We welcome this review from guest contributor Rachel L. Conrad.
Canadian pianist Angela Hewitt gave another fine performance of Bach’s Goldberg Variations, BWV 988 ("Goldberg Variations") on Thursday evening in the Music Center at Strathmore, a program presented by the Washington Performing Arts Society on its Piano Masters Series. As in her last local performance of the work, at the National Gallery of Art in 2004, Bach's aria and set of thirty variations provided the opportunity for the performer to demonstrate why she is unanimously praised for her interpretations of Bach's keyboard works (see previous thoughts at Ionarts on her performances of the English suites, the concerti, and other composers). In short, the MIDEM Classical Awards 2010 Instrumentalist of the Year displayed the clarity and finesse that audiences have come to expect of her.
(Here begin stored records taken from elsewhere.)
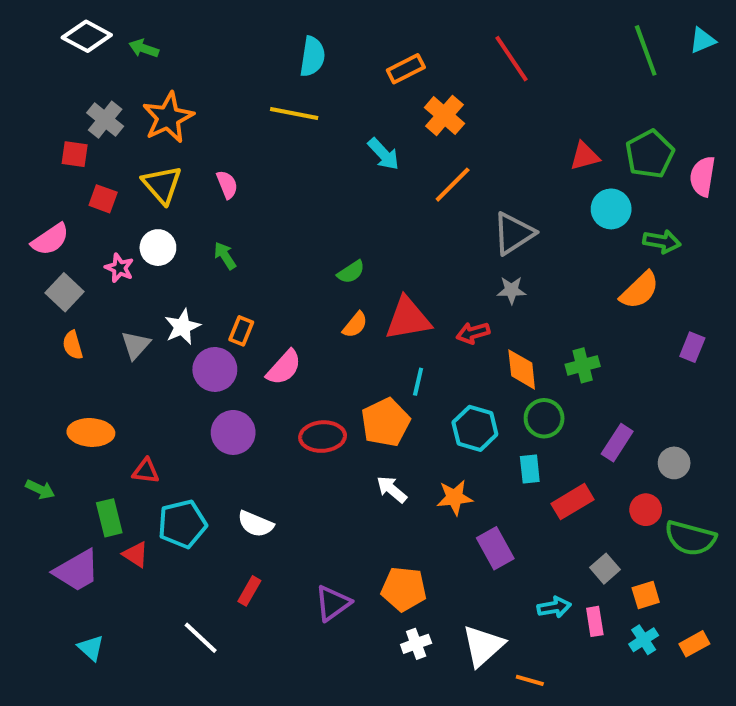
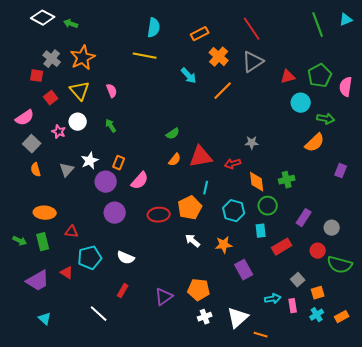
red square: (103, 199) -> (51, 98), turned 32
gray triangle: (514, 233) -> (253, 62), moved
green rectangle: (109, 518) -> (43, 242), moved

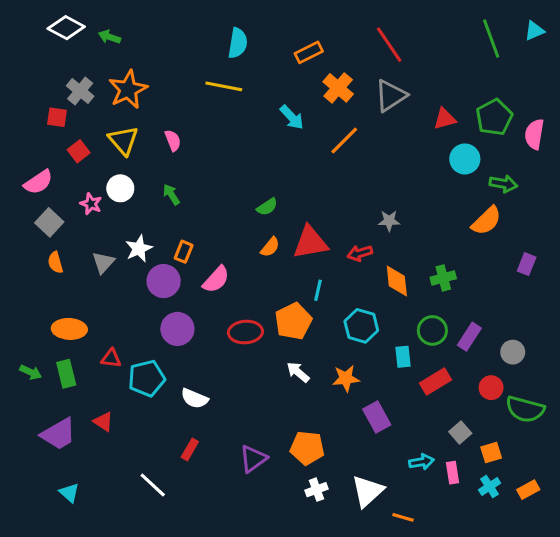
green circle: (268, 206) -> (432, 330), moved
cyan pentagon: (90, 258) -> (147, 378), moved

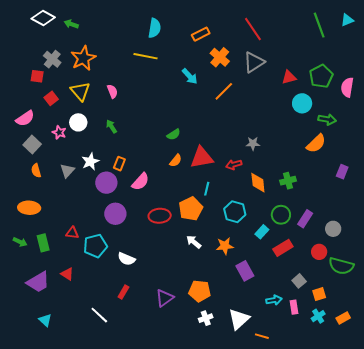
orange ellipse: (69, 329) -> (29, 208), moved
cyan rectangle: (403, 357) -> (262, 232), turned 48

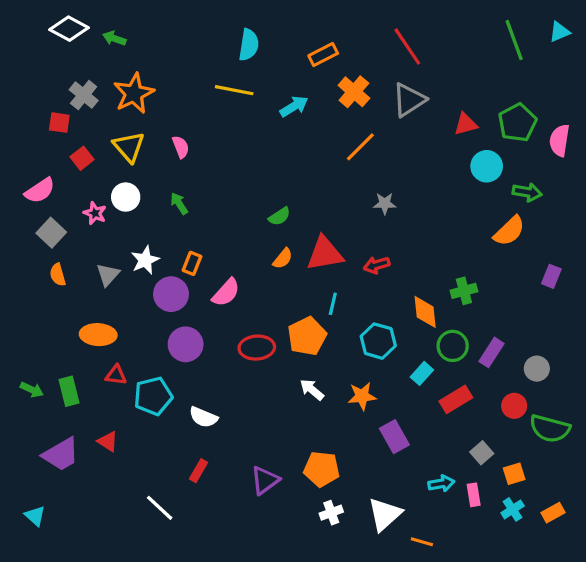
cyan arrow: (190, 76) -> (294, 106), moved, turned -78
gray star: (253, 144) -> (385, 203), moved
orange diamond: (258, 183) -> (425, 312), moved
orange ellipse: (29, 208) -> (98, 335), moved
cyan triangle: (45, 320) -> (35, 516), moved

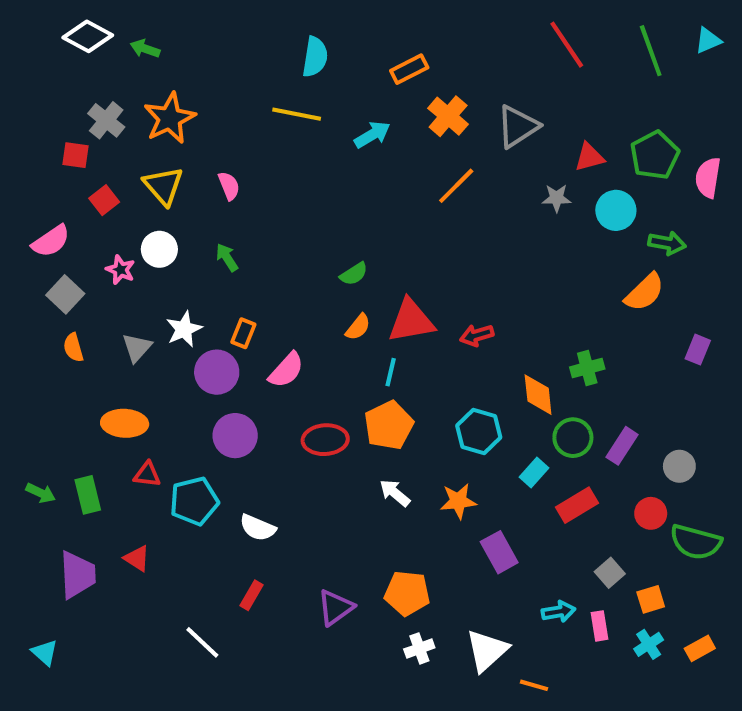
red line: (407, 46) -> (567, 45), moved
gray star: (385, 203) -> (557, 198), moved
cyan line: (333, 304) -> (391, 372), moved
purple trapezoid: (61, 454) -> (78, 575), turned -63

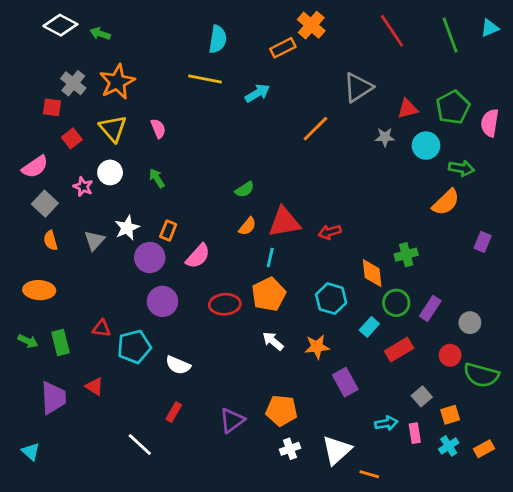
orange cross: (448, 116) -> (311, 25), moved
orange ellipse: (125, 423) -> (39, 290), moved

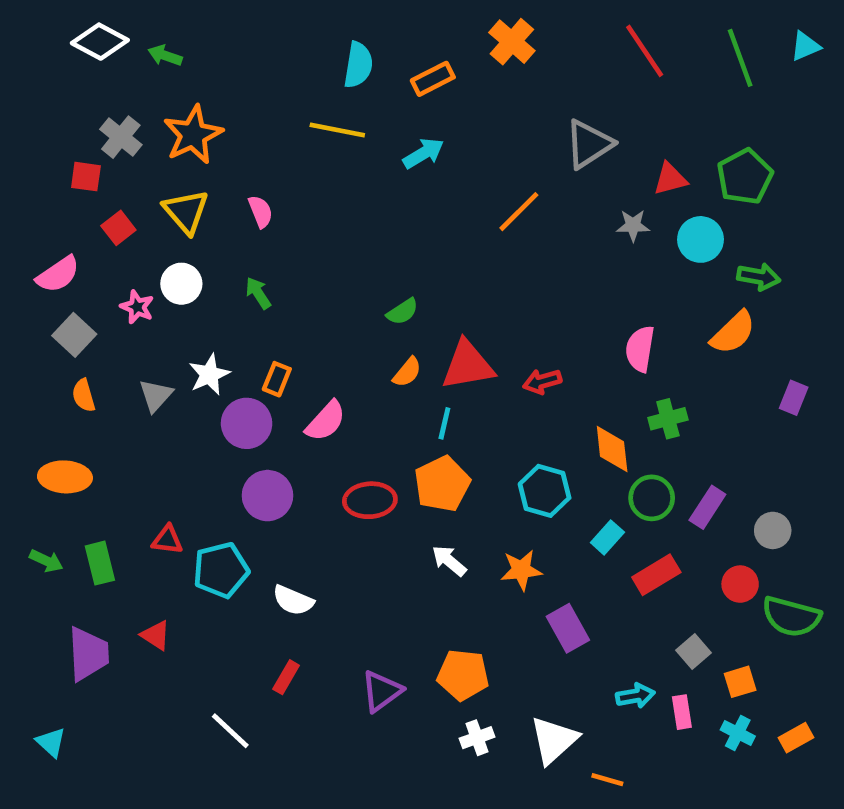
orange rectangle: (283, 48) -> (433, 79), moved
pink semicircle: (490, 123) -> (640, 349), moved
cyan cross: (449, 446) -> (738, 733), turned -30

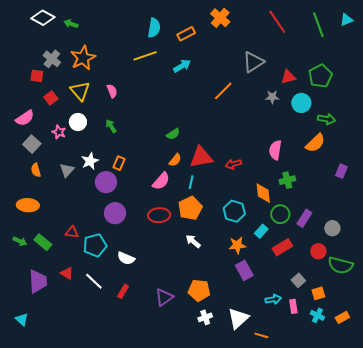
yellow line: (337, 130) -> (145, 56), turned -30
pink semicircle: (326, 421) -> (161, 181), moved
green rectangle: (100, 563) -> (43, 242), turned -36
orange star: (521, 570) -> (237, 245), moved
white line: (230, 731) -> (94, 281), moved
It is not merely in the realm of technical mastery that Ms. Hewitt excels. Rather, it is through her deep connection and sensitivity to the musical spirit of the composer (hear her speak about the Goldberg Variations in her WPAS podcast) that she is able to breathe life into a performance of this pianistic tour de force, played without any intermission. Any concern that the delicacy of this piece might be shattered in the grandiose setting of a concert hall was quickly dispelled. From the first utterance of the Aria, one was drawn in by every nuanced whisper, the sense of intimacy heightened by the determined concentration of the performer. Ms. Hewitt’s gestures ranged from a poised elegance as she glided through the most demanding passages, to moments of subtle expressiveness where she leaned in closely to the keyboard, as if a secret were being shared between performer and instrument.
Cecelia Porter, At Strathmore, a harmonious and deftly done variation on 'Goldberg' (Washington Post, December 5)
The remaining WPAS classical concert of the year is this afternoon, a recital by Plamena Mangova (December 5, 2 pm) in the Kennedy Center Terrace Theater. The payoff for daring the Washington roads during the first wintry day will be the chance to hear this promising Bulgarian pianist, who won a prize at the Queen Elisabeth International Music Competition in 2007, the year that Anna Vinnitskaya took first prize.